Supported Lipid Bilayer Electrophoresis: A New Paradigm in Membrane Biophysics and Separations

The motivation of this work was to produce novel analytical techniques capable of probing the physical properties of the cell surface. Many researchers have used supported lipid bilayers (SLBs) as models to study the structure and function of the cell membrane. The complexity of these models is consistently increasing in order to better understand the myriad of physiologically relevant processes regulated by this surface. In order to aid researchers in studying such phenomenon, the following contributions were made.

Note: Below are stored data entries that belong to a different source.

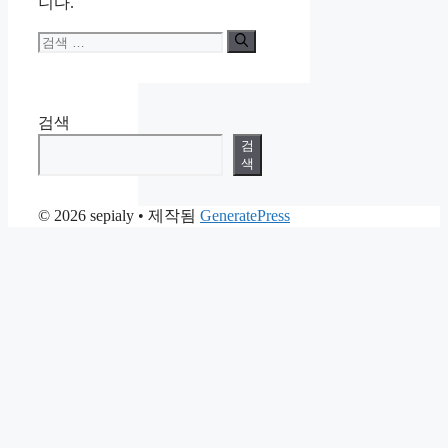
니다.
검
색:
검색
검
색
© 2026 sepialy
• 제작됨
GeneratePress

To manipulate components within the cell membrane, an electrophoretic flow cell was designed which can be used as a probe to study the effect of electrical fields on charged membrane components and for the separation of these components. This devise allows for the strict control of pH and ionic strength as species are observed in real-time using fluorescence microscopy. Additionally, advancements have been made to the production of patterned heterogeneous SLBs for use in separations and to probe the interactions of membrane components. The methodology to couple SLB separations and matrix-assisted laser desorption ionization mass spectrometry (MALDI-MS) imaging was devised. This technology allows for the label-free mapping of the SLB surface post electrophoresis in order to observe naturally occurring species unperturbed by the addition of extrinsic tags. The final contribution, and perhaps the greatest, is the development of a procedure to create highly mobile SLBs from native membranes. These surfaces have vast potential in that they are no longer simple models of the cell surface, they are in fact the actual cell surface made planar. This advancement will be of great use to biophysicists and biochemists interested in using surface specific analytical methods to better understand physiological processes. These highly mobile native membrane surfaces have been coupled with the SLB electrophoresis technology to separate discrete bands of lipids and proteins, a proof of principle that will hopefully be further developed into a standard method for membrane proteomic studies.

Collectively the tools and methodologies described herein show great potential in allowing researchers to further add to mankind?s understanding of the cellular membrane.